Onfroi devint sirvens accompli et fut alors affectés à diverses tâches de collectes des droits de justices (freda, districtio fidejussorum) avec deux ou trois sirvientes sous ses ordres.




Un jour qu'il s'en revenait avec ses hommes vers Cachepur, il tombèrent avec ses hommes sur deux cavalers et un groupe de soldeiers qui semblaient rançonner des gens. Pensant que l'on usurpait les droits de tonlieu (theloneum) de son seigneur, il s'approcha menaçant. Il vit alors que l'on s'en prenait à deux des moines (monachi) du prieuré voisin de Sainte Marie de la Sauveté (Beata Maria de Salvitale) qui avaient été capturés alors qu'ils acheminaient leur marchandises, et qu'on avait attaché nus et dépouillés de leur coules (cuculae).
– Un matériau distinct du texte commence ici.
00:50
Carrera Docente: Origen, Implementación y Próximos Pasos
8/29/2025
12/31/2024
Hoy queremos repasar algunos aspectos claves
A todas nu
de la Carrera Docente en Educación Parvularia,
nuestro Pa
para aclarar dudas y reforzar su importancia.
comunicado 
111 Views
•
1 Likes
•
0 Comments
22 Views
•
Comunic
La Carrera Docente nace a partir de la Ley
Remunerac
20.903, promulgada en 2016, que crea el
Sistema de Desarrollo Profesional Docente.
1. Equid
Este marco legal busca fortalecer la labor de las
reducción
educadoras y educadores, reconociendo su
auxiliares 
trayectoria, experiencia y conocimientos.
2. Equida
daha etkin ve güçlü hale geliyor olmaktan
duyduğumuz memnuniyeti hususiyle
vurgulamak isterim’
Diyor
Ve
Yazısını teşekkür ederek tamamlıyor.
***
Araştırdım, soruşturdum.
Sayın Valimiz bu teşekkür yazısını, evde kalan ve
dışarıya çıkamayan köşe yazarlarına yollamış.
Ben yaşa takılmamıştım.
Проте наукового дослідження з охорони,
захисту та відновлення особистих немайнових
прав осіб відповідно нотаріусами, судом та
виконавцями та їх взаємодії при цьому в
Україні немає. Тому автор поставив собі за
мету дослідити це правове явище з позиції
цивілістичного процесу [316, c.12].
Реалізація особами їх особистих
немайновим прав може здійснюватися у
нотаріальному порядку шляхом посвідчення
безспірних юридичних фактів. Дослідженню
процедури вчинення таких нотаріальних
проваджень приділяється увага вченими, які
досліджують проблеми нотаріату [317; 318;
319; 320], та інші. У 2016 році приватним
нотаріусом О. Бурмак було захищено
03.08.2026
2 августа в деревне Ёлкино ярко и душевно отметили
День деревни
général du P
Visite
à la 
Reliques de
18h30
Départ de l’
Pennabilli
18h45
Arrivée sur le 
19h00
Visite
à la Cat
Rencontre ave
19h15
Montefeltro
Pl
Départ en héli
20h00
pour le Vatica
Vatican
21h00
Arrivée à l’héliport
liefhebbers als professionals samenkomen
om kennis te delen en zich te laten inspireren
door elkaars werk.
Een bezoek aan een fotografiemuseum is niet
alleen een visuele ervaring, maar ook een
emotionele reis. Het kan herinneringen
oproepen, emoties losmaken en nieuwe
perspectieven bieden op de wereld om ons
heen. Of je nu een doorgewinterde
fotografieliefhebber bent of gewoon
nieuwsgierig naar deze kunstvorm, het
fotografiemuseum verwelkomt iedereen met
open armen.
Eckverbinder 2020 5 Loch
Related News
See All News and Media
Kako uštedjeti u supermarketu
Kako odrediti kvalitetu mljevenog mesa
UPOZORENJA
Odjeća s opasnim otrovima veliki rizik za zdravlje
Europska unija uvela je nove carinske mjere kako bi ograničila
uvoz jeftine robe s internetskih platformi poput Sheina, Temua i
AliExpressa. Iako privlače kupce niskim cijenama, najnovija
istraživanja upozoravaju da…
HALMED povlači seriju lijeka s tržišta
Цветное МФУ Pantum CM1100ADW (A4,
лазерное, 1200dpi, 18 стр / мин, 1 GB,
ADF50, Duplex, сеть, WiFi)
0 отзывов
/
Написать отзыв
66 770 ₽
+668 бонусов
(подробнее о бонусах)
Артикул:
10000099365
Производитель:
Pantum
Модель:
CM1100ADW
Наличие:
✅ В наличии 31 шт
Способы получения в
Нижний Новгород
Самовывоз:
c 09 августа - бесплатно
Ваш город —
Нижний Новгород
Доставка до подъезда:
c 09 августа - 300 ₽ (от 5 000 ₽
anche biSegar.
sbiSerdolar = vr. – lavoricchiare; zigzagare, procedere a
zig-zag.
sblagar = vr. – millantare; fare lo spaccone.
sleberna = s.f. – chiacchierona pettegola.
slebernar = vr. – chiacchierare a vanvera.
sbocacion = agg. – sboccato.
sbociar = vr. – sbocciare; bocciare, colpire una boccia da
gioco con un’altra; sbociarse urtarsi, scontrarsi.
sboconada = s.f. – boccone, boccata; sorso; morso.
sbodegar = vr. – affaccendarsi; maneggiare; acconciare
Onfroi engagea le combat avec ses hommes et mirent les couteliers (cotheralii) en fuite.
Il délivra les moines et leur servit d'escorte (comitatus) jusqu'à leur retour sans rien leur demander en échange si ce n'est de prier pour lui. L'affaire se sut, et lorsque Renier accéda au dominium de la châtellenie de Cachepur, celui ci voulu faire preuve de prodigalité en récompensant un geste aussi désintéressé.

Onfroi reçu le cingulum militia des equites (caballarii), et les éperons (sperona). Renier l'affecta alors à Combabreuilh avec les quelques autres milites qu'il imposa à son cousin Ernauton pour l'honor de la foresta. Désormais cabalarius, Onfroi disposa d'une petite rente (beneficium) baillée par le jeune châtelain (castlan) forestier, ce qui lui permit d'avoir un certain niveau de vie ainsi que d'acheter et d'entretenir son équipement.
Ernauton le chargea particulièrement de tenir le sud du domaine vers la pêcherie.
C'est alors qu'il patrouillait à la frontière qu'il se heurta à une razzia menée par les vassaux (homines) du seigneur de Castelpeyrre venant en découdre pour venger l'honneur d'une dauna de chez eux. Onfoi et ses servientes ne purent résister bien longtemps, et le cavaler revint défait, seul et blessé prévenir les siens.
Est-ce à cause du sang qui maculait sa tunique (tunica), ou de la couleur de ses cheveux, mais à ce jour, le surnom de rouge (rufus) lui resta.